Abstract
This Article identifies and critiques “incentivized delegation,” an enforcement regime in which the Department of Justice (DOJ) conditions prosecutorial leniency on corporations’ completion of specified, prosecution-oriented, internal investigations of employee misconduct. While courts readily find state action when the government formally delegates investigative functions, they have not squarely addressed whether corporate investigations undertaken to secure prosecutorial leniency—without explicit governmental direction—should likewise trigger state-action scrutiny. United States v. Coburn illustrates the blind spot: by insisting that state action requires overt governmental direction and control, the decision exposes a fundamental failure to appreciate how the government can embed investigative mandates within the conditions of discretionary benefits—thereby shifting core public enforcement duties onto private actors without ever issuing an explicit command.
This Article offers the first sustained, dual-doctrinal critique of incentivized delegation and the DOJ’s Corporate Enforcement and Voluntary Self-Disclosure Policy (CEP). It reconstructs the state-action doctrine to capture corporate investigations structured by leniency conditions and extends the unconstitutional-conditions analysis to the tripartite government-corporation-employee control model. Two constitutional defects follow. First, by conditioning leniency on prosecution-oriented corporate investigations, the government effectively enlists corporations to gather incriminating evidence while avoiding the constitutional constraints that bind the state, jeopardizing employees’ Fifth Amendment privilege against self-incrimination.

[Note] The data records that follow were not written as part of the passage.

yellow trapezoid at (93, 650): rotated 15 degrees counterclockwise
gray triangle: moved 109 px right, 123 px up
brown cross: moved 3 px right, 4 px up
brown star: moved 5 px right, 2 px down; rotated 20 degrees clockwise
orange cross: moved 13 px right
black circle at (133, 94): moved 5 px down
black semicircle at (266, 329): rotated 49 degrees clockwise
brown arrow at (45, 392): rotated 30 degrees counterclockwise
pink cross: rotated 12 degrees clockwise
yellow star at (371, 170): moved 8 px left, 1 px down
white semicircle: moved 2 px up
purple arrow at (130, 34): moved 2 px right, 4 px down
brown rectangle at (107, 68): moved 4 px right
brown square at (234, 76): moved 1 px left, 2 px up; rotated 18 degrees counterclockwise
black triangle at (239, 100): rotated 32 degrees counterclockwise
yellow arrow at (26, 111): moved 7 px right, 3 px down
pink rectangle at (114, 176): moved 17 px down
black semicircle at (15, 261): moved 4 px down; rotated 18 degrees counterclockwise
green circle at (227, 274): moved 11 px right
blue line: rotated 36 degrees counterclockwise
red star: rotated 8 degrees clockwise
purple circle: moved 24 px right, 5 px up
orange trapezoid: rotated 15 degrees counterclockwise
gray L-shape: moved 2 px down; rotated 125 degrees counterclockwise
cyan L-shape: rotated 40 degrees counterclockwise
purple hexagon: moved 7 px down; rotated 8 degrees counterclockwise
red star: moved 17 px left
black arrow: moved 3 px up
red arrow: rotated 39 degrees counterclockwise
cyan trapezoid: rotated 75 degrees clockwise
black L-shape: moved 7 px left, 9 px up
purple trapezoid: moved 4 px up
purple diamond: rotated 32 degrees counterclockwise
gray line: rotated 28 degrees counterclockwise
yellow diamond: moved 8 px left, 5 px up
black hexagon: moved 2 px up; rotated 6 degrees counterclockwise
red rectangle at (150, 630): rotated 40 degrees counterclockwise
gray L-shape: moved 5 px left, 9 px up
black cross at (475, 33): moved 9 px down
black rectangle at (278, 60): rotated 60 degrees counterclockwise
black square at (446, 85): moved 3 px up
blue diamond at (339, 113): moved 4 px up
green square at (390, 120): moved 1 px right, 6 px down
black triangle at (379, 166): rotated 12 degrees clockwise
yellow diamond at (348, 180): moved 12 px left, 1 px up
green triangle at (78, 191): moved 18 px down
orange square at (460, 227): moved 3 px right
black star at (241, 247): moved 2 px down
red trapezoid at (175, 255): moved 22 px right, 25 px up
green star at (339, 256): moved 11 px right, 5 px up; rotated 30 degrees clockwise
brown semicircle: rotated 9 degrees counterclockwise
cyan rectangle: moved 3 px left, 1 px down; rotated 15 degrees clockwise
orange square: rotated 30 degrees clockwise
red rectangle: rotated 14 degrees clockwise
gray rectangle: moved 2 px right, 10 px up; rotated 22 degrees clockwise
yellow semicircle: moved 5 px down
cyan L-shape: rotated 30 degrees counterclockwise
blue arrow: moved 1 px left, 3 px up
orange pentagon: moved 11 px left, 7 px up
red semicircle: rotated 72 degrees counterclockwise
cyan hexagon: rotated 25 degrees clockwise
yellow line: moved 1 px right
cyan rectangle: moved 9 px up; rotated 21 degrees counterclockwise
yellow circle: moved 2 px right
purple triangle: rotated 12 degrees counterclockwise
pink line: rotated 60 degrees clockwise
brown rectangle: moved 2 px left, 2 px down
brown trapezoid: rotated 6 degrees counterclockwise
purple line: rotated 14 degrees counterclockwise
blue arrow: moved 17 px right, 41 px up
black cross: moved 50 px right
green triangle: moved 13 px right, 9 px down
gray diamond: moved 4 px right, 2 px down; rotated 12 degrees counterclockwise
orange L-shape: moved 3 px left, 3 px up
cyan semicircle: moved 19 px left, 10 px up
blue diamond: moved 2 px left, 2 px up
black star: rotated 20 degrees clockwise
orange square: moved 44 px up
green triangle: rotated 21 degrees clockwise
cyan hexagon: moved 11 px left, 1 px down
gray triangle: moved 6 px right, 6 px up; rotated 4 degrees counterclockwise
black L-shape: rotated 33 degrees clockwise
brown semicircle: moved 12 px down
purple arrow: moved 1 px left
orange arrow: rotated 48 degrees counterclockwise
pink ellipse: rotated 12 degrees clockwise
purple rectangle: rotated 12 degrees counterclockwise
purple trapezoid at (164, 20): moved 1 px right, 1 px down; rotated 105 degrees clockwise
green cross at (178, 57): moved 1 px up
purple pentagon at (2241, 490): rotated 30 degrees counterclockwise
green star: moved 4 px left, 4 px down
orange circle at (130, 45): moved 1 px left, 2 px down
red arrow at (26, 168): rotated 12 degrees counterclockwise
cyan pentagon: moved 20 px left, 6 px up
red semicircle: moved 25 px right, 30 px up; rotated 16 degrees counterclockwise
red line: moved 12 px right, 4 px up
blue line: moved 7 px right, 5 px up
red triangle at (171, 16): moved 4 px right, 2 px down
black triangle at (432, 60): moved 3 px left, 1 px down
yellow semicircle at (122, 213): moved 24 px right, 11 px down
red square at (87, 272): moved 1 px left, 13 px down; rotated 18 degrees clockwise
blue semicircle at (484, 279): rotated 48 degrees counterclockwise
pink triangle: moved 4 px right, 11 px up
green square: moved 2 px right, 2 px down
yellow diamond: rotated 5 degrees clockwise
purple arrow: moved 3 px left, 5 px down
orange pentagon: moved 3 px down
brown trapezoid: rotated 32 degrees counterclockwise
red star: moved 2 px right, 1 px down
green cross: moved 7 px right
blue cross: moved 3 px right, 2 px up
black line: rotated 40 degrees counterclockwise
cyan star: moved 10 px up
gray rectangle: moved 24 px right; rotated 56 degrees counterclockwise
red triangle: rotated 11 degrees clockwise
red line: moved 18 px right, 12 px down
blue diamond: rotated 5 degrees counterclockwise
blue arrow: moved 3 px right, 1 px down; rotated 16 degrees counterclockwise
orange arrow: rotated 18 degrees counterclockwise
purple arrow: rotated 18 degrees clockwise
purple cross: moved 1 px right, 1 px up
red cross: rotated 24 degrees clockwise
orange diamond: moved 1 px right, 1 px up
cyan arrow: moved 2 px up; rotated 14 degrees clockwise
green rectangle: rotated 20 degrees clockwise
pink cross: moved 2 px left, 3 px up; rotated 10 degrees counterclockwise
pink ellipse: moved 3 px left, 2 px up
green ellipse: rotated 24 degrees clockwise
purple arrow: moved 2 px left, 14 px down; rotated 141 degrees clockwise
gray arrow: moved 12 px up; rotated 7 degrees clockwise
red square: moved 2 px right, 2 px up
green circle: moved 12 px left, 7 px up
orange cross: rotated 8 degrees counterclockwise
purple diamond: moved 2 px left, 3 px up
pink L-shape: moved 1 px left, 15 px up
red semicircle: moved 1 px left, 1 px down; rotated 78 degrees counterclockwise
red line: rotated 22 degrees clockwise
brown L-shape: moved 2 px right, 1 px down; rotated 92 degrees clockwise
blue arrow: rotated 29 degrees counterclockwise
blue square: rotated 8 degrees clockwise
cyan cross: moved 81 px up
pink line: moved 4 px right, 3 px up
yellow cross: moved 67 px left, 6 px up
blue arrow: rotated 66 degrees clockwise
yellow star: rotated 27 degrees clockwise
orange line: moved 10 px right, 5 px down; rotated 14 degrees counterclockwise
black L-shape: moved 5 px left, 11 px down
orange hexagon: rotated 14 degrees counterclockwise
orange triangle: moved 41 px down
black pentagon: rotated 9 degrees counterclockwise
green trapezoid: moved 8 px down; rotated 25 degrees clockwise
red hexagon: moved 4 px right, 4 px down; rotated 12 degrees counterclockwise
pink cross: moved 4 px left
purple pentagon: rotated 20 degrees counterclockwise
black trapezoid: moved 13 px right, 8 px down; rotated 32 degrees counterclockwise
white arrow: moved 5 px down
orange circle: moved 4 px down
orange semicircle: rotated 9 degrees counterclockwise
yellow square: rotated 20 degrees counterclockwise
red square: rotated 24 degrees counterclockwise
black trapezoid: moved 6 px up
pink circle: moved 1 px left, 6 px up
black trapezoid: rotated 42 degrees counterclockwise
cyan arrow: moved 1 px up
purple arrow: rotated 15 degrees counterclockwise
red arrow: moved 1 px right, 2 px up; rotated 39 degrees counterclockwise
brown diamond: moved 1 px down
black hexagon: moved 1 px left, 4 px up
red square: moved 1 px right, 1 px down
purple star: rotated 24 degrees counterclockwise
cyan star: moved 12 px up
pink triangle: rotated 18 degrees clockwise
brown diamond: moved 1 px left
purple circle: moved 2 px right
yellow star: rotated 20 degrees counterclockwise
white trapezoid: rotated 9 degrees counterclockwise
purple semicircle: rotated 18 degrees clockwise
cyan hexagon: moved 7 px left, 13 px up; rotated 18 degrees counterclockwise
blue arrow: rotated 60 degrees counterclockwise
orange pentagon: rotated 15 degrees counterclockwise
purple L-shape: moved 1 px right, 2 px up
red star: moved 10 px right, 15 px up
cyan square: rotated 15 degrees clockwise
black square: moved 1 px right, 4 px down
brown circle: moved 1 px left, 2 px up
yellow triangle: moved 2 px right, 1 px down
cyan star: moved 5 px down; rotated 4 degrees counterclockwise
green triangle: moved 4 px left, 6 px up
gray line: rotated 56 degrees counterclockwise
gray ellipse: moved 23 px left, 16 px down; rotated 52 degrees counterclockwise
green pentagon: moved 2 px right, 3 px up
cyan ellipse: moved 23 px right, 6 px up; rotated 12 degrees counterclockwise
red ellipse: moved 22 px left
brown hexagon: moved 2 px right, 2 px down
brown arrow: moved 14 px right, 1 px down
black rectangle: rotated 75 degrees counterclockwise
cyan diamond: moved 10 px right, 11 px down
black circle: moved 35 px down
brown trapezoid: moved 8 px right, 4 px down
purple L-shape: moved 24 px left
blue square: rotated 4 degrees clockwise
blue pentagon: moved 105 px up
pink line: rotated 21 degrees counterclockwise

Second, the CEP channels regulatory effects through conditions on leniency rather than through statutes, notice and-comment rulemaking, or adjudication, bypassing the Constitution’s ordinary channels for imposing binding obligations on private parties. The consequence is clear: courts should subject incentivized delegation to state action and unconstitutional-conditions scrutiny, with corresponding limits on evidence gathering and policy-driven cooperation demands. Recognizing incentivized delegation as an exercise of state power closes a widening constitutional gap at the center of modern white-collar enforcement.